Bien sûr, rien dans cet exposé ne satisfaisait vraiment l’esprit non pas critique mais très mondain de Quirinal qui allait faire observer toutes les failles d’un scénario aussi mal ficelé. Vlad, lui, n’aurait pas pu en être plus satisfait. Il aurait admis tout et n’importe quoi au travers de ses drogues, du moins, il en donnait l’apparence.
Ils arrivèrent nulle part, c’est-à-dire passant par le hall au travers des escaliers jusqu’au mur qui en bloquait l’accès aux archives et où les deux compagnons, alors encore seuls, avaient reposé le mot d’Akdov.
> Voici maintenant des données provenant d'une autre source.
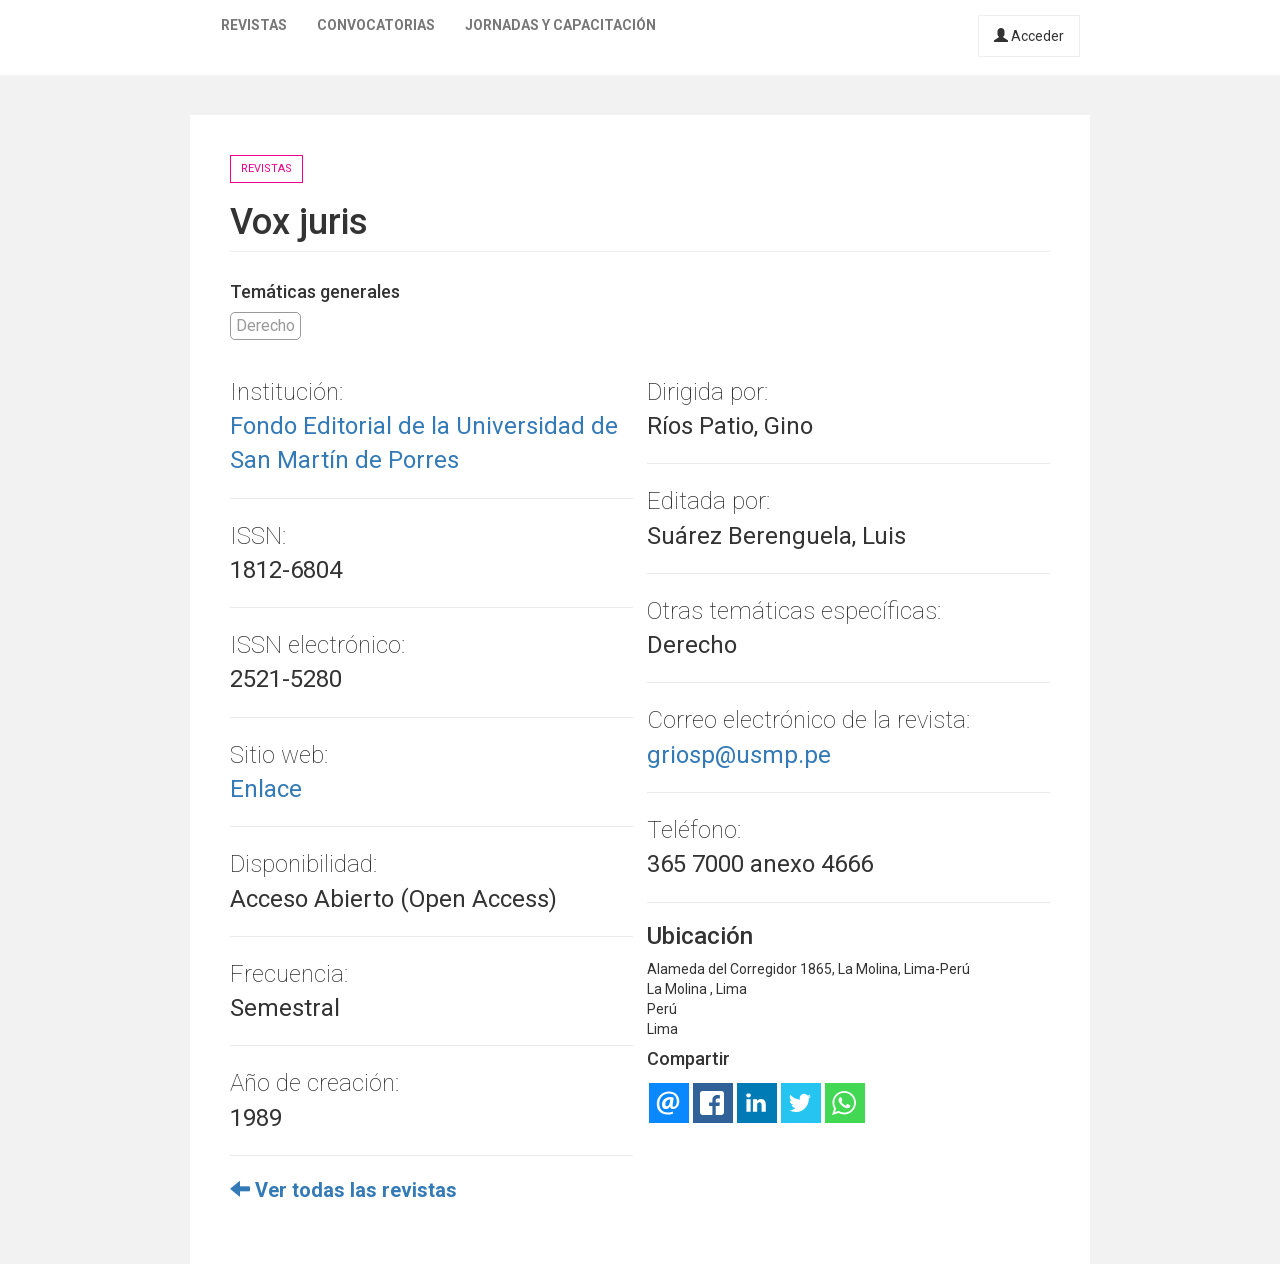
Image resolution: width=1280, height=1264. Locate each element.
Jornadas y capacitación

Le docteur repensa à l’état de la cuisine après leur passage et se sentit satisfait qu’ils ne soient pas allés par là. En attendant, le mur n’y était plus.
À la place se trouvaient des gravats comme pulvérisés et dont les extrémités avaient été vitrifiées. Ils les voyaient brillantes dans l’obscurité de l’escalier. C’était sans commentaires, néanmoins leur cynique compagnon se permit d’ouvrir le Libra qu’il avait en mains pour y annoter quelques mots. Il avait l’air particulièrement irrité par la disparition de son mur, bien entendu, puisque celui-ci devait protéger les archives et de ce fameux personnage en fuite, et des autres chroniqueurs.